On December 5, 1996 Rosila Roche applied for registration of title[1] of her 15,353-square-meter land in Barrio Napindan, Taguig, Metro Manila,[2] denominated as Lot 8698, before the Regional Trial Court (RTC) of Pasig City, Branch 155. Roche alleged that she inherited the land in 1960 from her father, Miguel, who in turn had held the land in the concept of an owner when Roche was only about six years old. She was born on that land on January 10, 1938 and had helped her father cultivate it.[3] Roche had also paid the realty taxes on the land, which had an assessed value of P490,000.00.

To support her application for registration, Roche presented, among others, a certified true copy of the survey plan of the land,[4] its technical description,[5] a Certification from the Department of Environment and Natural Resources (DENR) in lieu of the Geodetic Engineer's Certificate,[6] tax declarations,[7] and real property tax receipts.[8] She also presented certifications that the Land Registration Authority (LRA) and the National Printing Office issued to show compliance with requirements of service of notice to adjoining owners and publication of notice of initial hearing.[9]

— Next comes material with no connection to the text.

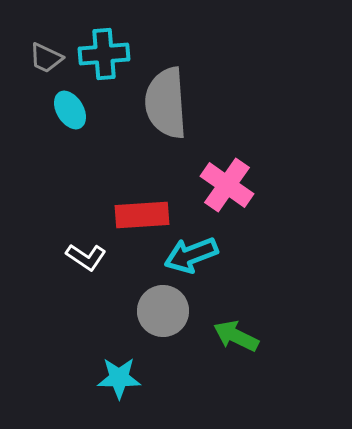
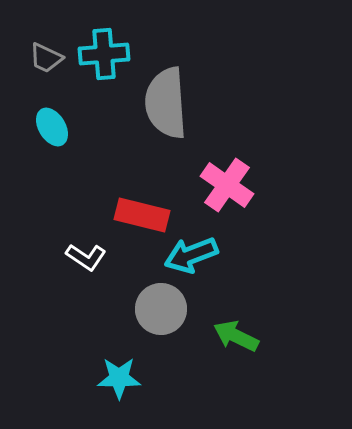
cyan ellipse: moved 18 px left, 17 px down
red rectangle: rotated 18 degrees clockwise
gray circle: moved 2 px left, 2 px up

As proof of her open, continuous, and uninterrupted possession of the land, Roche presented Manuel Adriano, a former resident of Napindan who owned an unregistered property adjoining Lot 8698. Adriano testified that he had been a resident of the place where the land was located from 1949 to 1996 when he moved to Pampanga.[10] He drew a sketch showing the location of Lot 8698 in relation to his own and identified the owners of the other adjoining lots.[11] He claimed to have known Roche's father since the latter had been cultivating vegetables and rice on the land.[12]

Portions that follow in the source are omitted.